Дайн протягивает ей свёрток, мягко поднимая уголки губ. Кэйа находит лишь одежду. Свободное одеяние, самое то, для неё сейчас, ведь…

Аромат цветка не растёкся по комнате, заставляя её на мгновение вздрогнуть, опустив взгляд в пол. Руки рыцаря мягко развязывают корсет, заставляя вздрогнуть и свободно выдохнуть. Так странно, руки невольно к плечам чужим тянутся. Рыцарь стягивает мех с её плеч, расстёгивает рубашку, между делом осторожный поцелуй на плече её оставляя. Проводит по бокам, сменяя одежду, но не застёгивая, перед этим лицом к себе разворачивая и по почерневшей метке на чужом животе проводит кончиками пальцев. На пару мгновений он замирает, думает о том, стоит ли говорить девушке об этом. А после, прищуривает глаза, ладонью живот её накрывая.

— У нас будет ребёнок… — спокойно говорит он, крепко держа девушку за руку.

Знает, что Кэйа не будет этому рада. Знает, что девушка попытается вырваться и от плода избавиться. Знает, что для неё его чувства враньём воспринимаются, ведь, она… Считает любовью то, что внушили ей в мире под звёздами. Она считает любовью нежность, считает любовью ласку, всё, что мягким и тёплым коконом обвивает тело, не позволяя даже и подумать о грязи, что может скрываться под названием столь светлого чувства.

И почти наивная влюблённость в сводного брата — ярчайшее тому доказательство. Она желает любви взаимной, желает чтобы чувства не были петлёй на шее, чтобы не убивали любое желание жить…

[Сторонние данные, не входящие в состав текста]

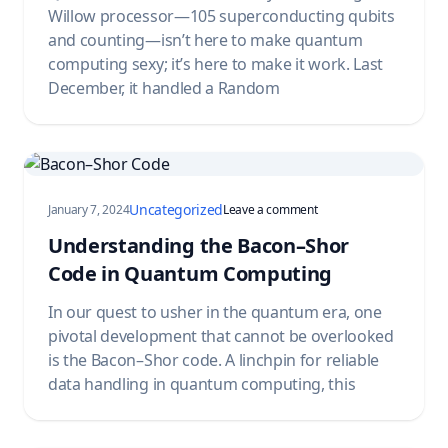
Willow processor—105 superconducting qubits
and counting—isn’t here to make quantum
computing sexy; it’s here to make it work. Last
December, it handled a Random
Uncategorized
on Understanding the B
January 7, 2024
Leave a comment
Understanding the Bacon–Shor
Code in Quantum Computing
In our quest to usher in the quantum era, one
pivotal development that cannot be overlooked
is the Bacon–Shor code. A linchpin for reliable
data handling in quantum computing, this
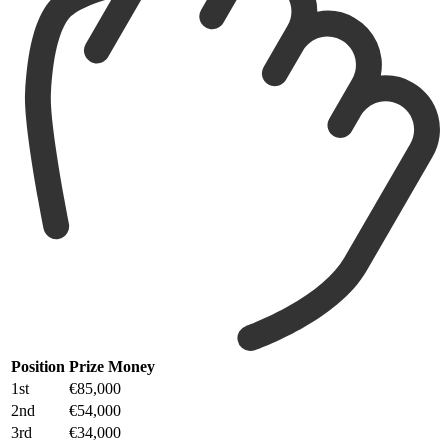
Position
Prize Money
1st
€85,000
2nd
€54,000
3rd
€34,000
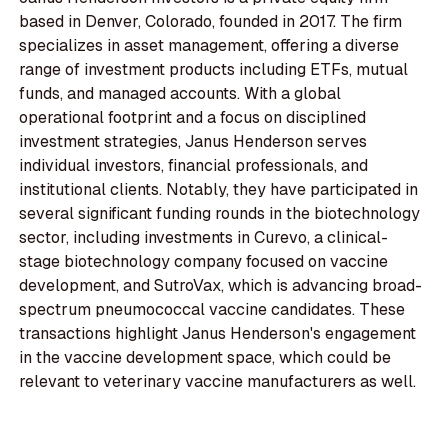
based in Denver, Colorado, founded in 2017. The firm
specializes in asset management, offering a diverse
range of investment products including ETFs, mutual
funds, and managed accounts. With a global
operational footprint and a focus on disciplined
investment strategies, Janus Henderson serves
individual investors, financial professionals, and
institutional clients. Notably, they have participated in
several significant funding rounds in the biotechnology
sector, including investments in Curevo, a clinical-
stage biotechnology company focused on vaccine
development, and SutroVax, which is advancing broad-
spectrum pneumococcal vaccine candidates. These
transactions highlight Janus Henderson's engagement
in the vaccine development space, which could be
relevant to veterinary vaccine manufacturers as well.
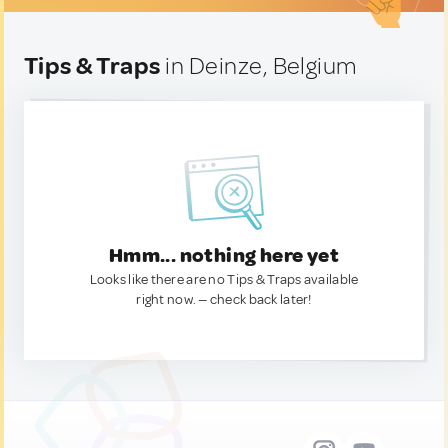
Tips & Traps
in Deinze, Belgium
Hmm... nothing here yet
Looks like there are no Tips & Traps available
right now. — check back later!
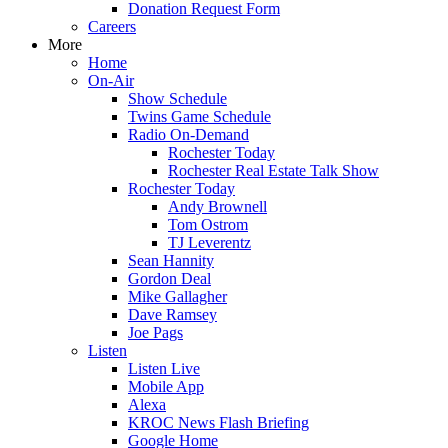
Donation Request Form
Careers
More
Home
On-Air
Show Schedule
Twins Game Schedule
Radio On-Demand
Rochester Today
Rochester Real Estate Talk Show
Rochester Today
Andy Brownell
Tom Ostrom
TJ Leverentz
Sean Hannity
Gordon Deal
Mike Gallagher
Dave Ramsey
Joe Pags
Listen
Listen Live
Mobile App
Alexa
KROC News Flash Briefing
Google Home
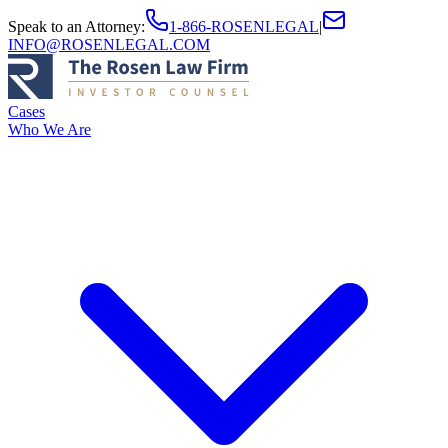
Speak to an Attorney
:
1-866-ROSENLEGAL
|
INFO@ROSENLEGAL.COM
Cases
Who We Are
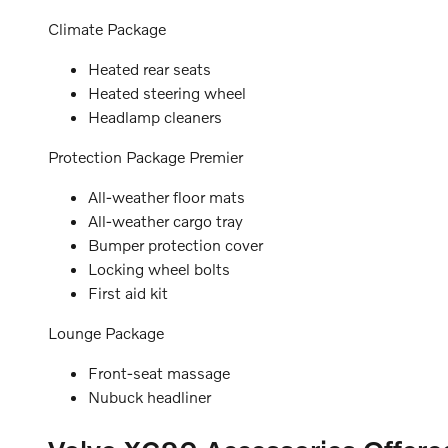
Climate Package
Heated rear seats
Heated steering wheel
Headlamp cleaners
Protection Package Premier
All-weather floor mats
All-weather cargo tray
Bumper protection cover
Locking wheel bolts
First aid kit
Lounge Package
Front-seat massage
Nubuck headliner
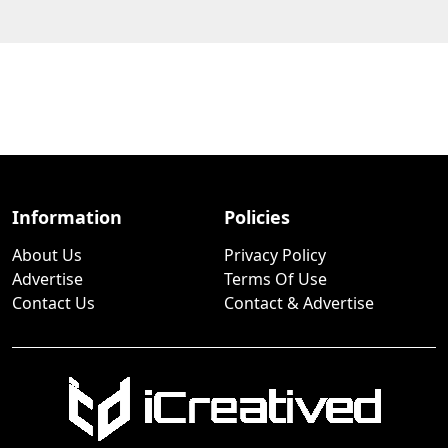
Information
Policies
About Us
Privacy Policy
Advertise
Terms Of Use
Contact Us
Contact & Advertise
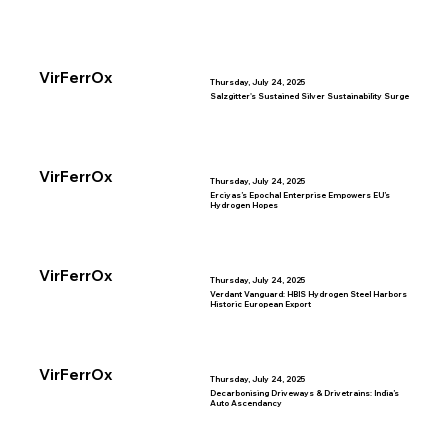
VirFerrOx
Thursday, July 24, 2025
Salzgitter's Sustained Silver Sustainability Surge
VirFerrOx
Thursday, July 24, 2025
Erciyas’s Epochal Enterprise Empowers EU’s
Hydrogen Hopes
VirFerrOx
Thursday, July 24, 2025
Verdant Vanguard: HBIS Hydrogen Steel Harbors
Historic European Export
VirFerrOx
Thursday, July 24, 2025
Decarbonising Driveways & Drivetrains: India’s
Auto Ascendancy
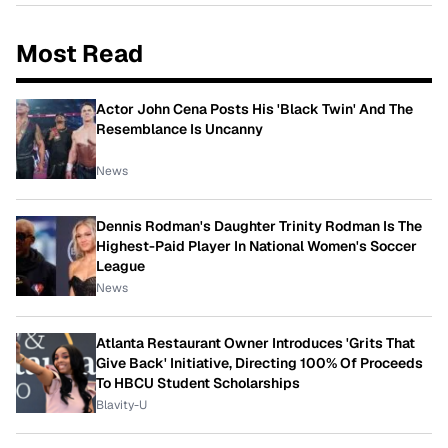
Most Read
Actor John Cena Posts His 'Black Twin' And The
Resemblance Is Uncanny
News
Dennis Rodman's Daughter Trinity Rodman Is The
Highest-Paid Player In National Women's Soccer
League
News
Atlanta Restaurant Owner Introduces 'Grits That
Give Back' Initiative, Directing 100% Of Proceeds
To HBCU Student Scholarships
Blavity-U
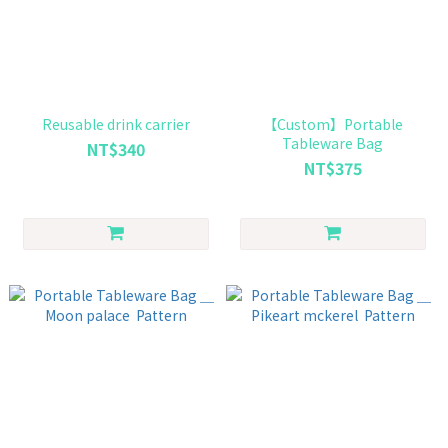
Reusable drink carrier
【Custom】Portable
Tableware Bag
NT$340
NT$375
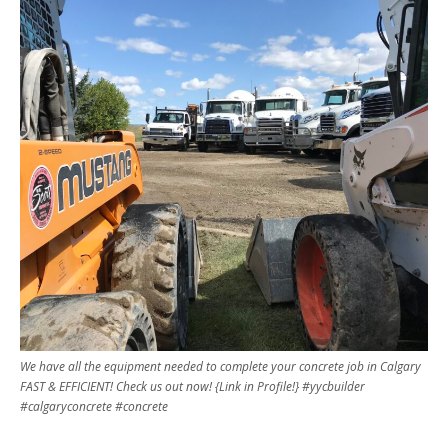
We have all the equipment needed to complete your concrete job in Calgary
FAST & EFFICIENT! Check us out now! {Link in Profile!} #yycbuilder
#calgaryconcrete #concrete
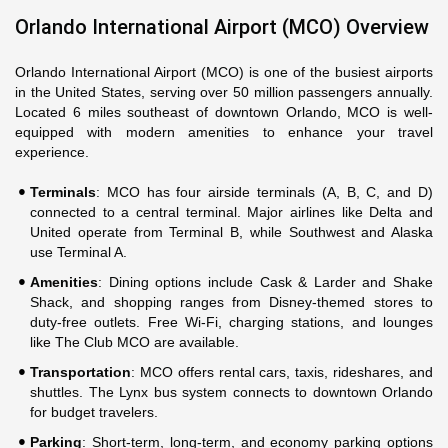
Orlando International Airport (MCO) Overview
Orlando International Airport (MCO) is one of the busiest airports
in the United States, serving over 50 million passengers annually.
Located 6 miles southeast of downtown Orlando, MCO is well-
equipped with modern amenities to enhance your travel
experience.
Terminals
: MCO has four airside terminals (A, B, C, and D)
connected to a central terminal. Major airlines like Delta and
United operate from Terminal B, while Southwest and Alaska
use Terminal A.
Amenities
: Dining options include Cask & Larder and Shake
Shack, and shopping ranges from Disney-themed stores to
duty-free outlets. Free Wi-Fi, charging stations, and lounges
like The Club MCO are available.
Transportation
: MCO offers rental cars, taxis, rideshares, and
shuttles. The Lynx bus system connects to downtown Orlando
for budget travelers.
Parking
: Short-term, long-term, and economy parking options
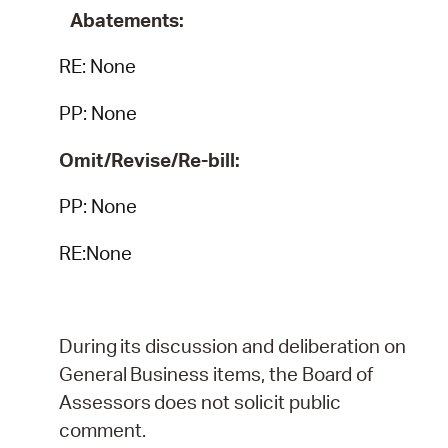
Abatements:
RE:
None
PP: None
Omit/Revise/Re-bill:
PP: None
RE:None
During
its
discussion
and
deliberation
on
General
Business
items,
the
Board
of
Assessors
does
not
solicit public
comment.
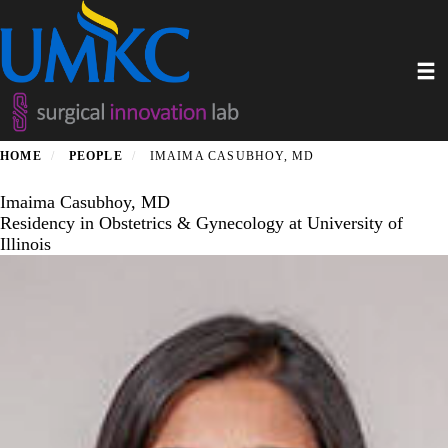
Skip
to
main
Toggl
content
HOME
PEOPLE
IMAIMA CASUBHOY, MD
Imaima Casubhoy, MD
Residency in Obstetrics & Gynecology at University of
Illinois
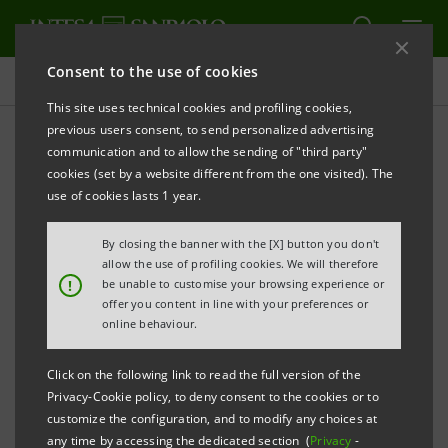
Consent to the use of cookies
Press releases
This site uses technical cookies and profiling cookies,
previous users consent, to send personalized advertising
PRINT
REFRESH
communication and to allow the sending of "third party"
INTESA SANPAOLO HAS RECEIVED A BINDING OFFER
cookies (set by a website different from the one visited). The
FROM INTRUM FOR A STRATEGIC PARTNERSHIP IN
use of cookies lasts 1 year.
RESPECT OF NON-PERFORMING LOANS
By closing the banner with the [X] button you don't
Turin - Milan,
16 April 2018
– With reference to today’s
allow the use of profiling cookies. We will therefore
!
be unable to customise your browsing experience or
news in the press, Intesa Sanpaolo communicates
offer you content in line with your preferences or
that the Bank has received a binding offer from
online behaviour.
Intrum to form a strategic partnership in respect of
Click on the following link to read the full version of the
non-performing loans (NPLs), involving the two
Privacy-Cookie policy, to deny consent to the cookies or to
transactions outlined below.
customize the configuration, and to modify any choices at
any time by accessing the dedicated section (
Privacy
-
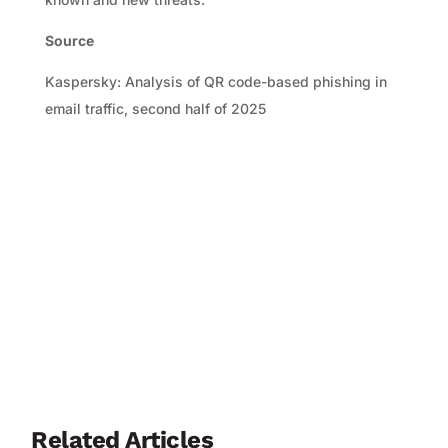
Source
Kaspersky: Analysis of QR code-based phishing in
email traffic, second half of 2025
Related Articles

Кэйа желает недопустимого, ведь… В мыслях хранитель ветви всё ещё не способен признать то, что дерево мертво, и более чернь чужого глаза лишь воспоминание, более не символ долга, не связь с алтарём, на который она должна была положить свои мечты, желания и жизнь. Всё обратилось пылью, всё, кроме липких нитей кошмара и его цепкой хватки. Больше нет ничего, что могло бы её удержать, больше нет ничего, дающего ему оправдания. Они больше не нужны, ведь… Клятый источник сожжён, в порыве дать иллюзорную радость избраннице. Той, кто всегда будет для него светом и личной принцессой, которую стоит держать в затворниках и не позволят лишний раз мечтать о солнце. Солнце, которому она отдала своё сердце и пытается потянуть руки. Солнце, которое больше никогда не лизнёт тёплыми лучами её щеки, заставляя подобно коту глаза прищурить.